The SO was wearing a short-sleeved shirt and a pair of shorts.

“You might want to take a sweatshirt just in case,” I said.

“I’ll be fine,” he assured me.

We walked into the restaurant and were escorted to the table. The indoor temperature was maybe 65 degrees, probably less.

“Wait here,” said the SO. “I’ll be right back.”

I ordered a nice glass of wine and studied the menu.

Fifteen minutes later, he returned, clad now in long pants, a long-sleeved shirt and a cardigan sweater.

We had a lovely dinner.
The New Usual

Given the size of the kitchen in our apartment (and, yes, the limits of my culinary expertise), the SO and I eat out rather often. When we do, we take sweaters, which come in handy because virtually all the local restaurants run on the chilly side.

Last night we ate at a nice French place. Cold.

Last week it was an Indian-Southern fusion spot. Very cold.

The weekend before, we visited an upscale pizza joint whose menu promoted its 700-degree ovens. The dining room, however, was very, very cold. We’re talking low 60s here.

(This has increased my respect for Southerners. Frequently we see women in sleeveless dresses and men in short-sleeved shirts in these restaurants. They look comfortable and happy. They do not hunch with their arms folded around their mid-sections. Their teeth do not chatter. I believe they could handle a snowy Northeast winter with ease. These people are tough.)

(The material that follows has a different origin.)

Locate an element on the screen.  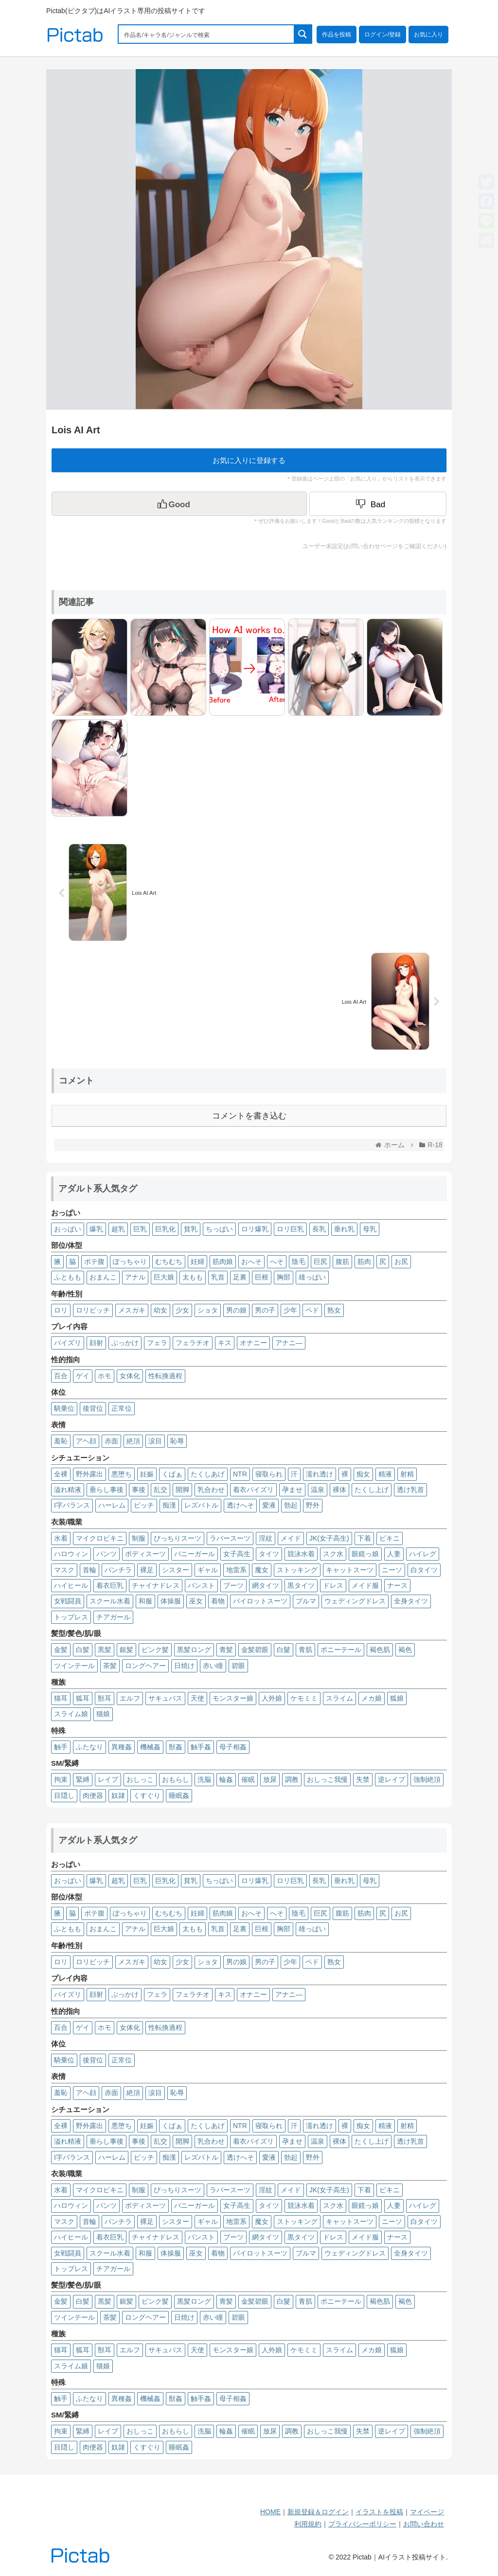 メイド服 is located at coordinates (365, 1585).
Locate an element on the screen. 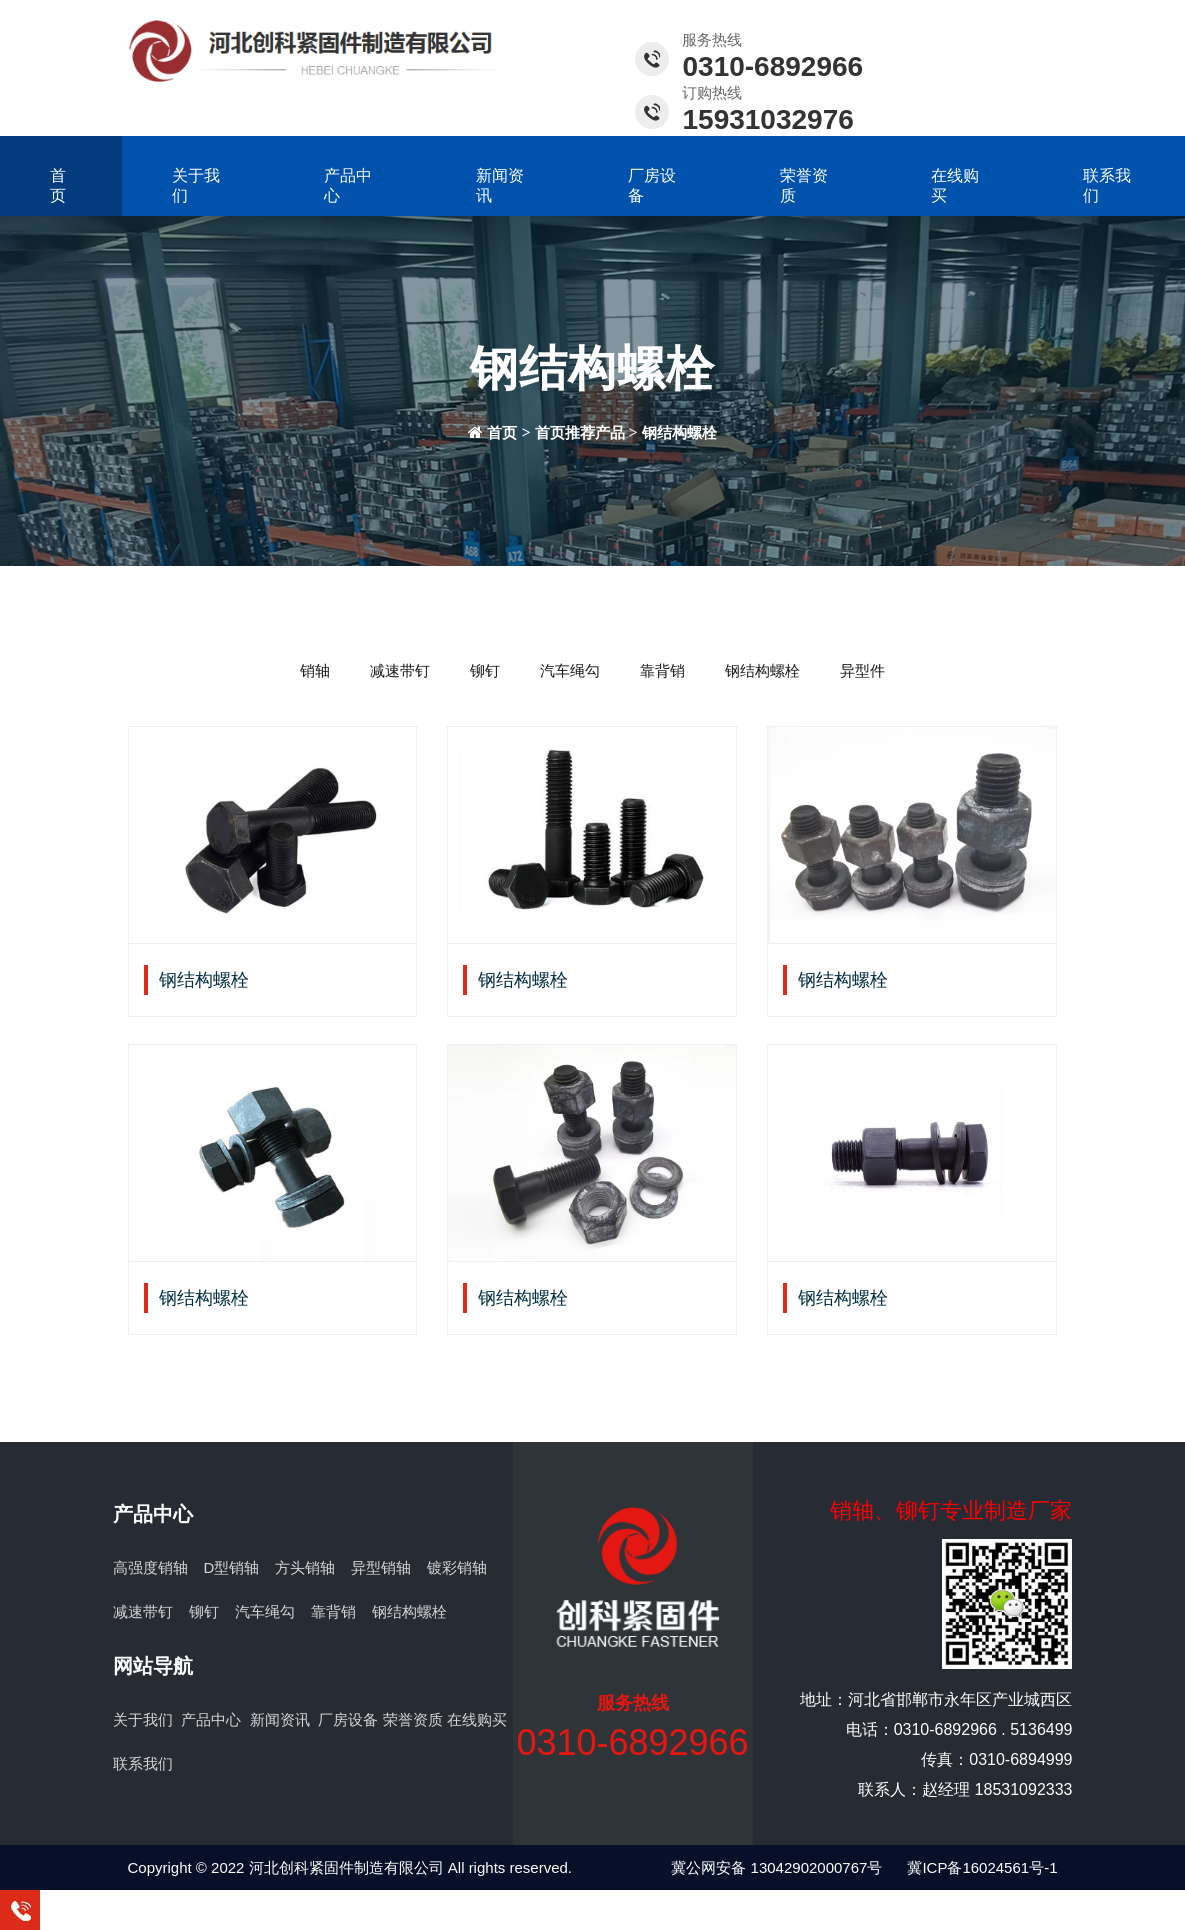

Anyway, the very effective air conditioning is not limited to restaurants. Movie theaters are cold. Grocery stores are cold — even the canned goods aisles are cold. The Verizon store is cold. The mall is cold.

Our apartment building lobby is very cold, and its wifi-lounge area is close to icy. Once, when the SO was faxing some documents, he asked the concierge if the temperature could be turned up just a bit.

It was not to be. The master building controls are not accessible to non-technical employees. (For the record, we set our apartment thermostat to the low 70s, which is perfectly comfortable.)

We have had air conditioning in homes in other states. It is not cheap, and I know for a fact that the last five degrees of chill are the most expensive ones.

I wonder if perhapsTennesseans are overcompensating here.

It is not for me to tell people how to manage their affairs, but I would mention that money could be saved — on utility bills and outerwear — just by adopting a slightly higher, still comfortable thermostat setting. And, in the larger scheme, the state could reduce its global footprint by asking people to live at what is known in the rest of the country as room temperature.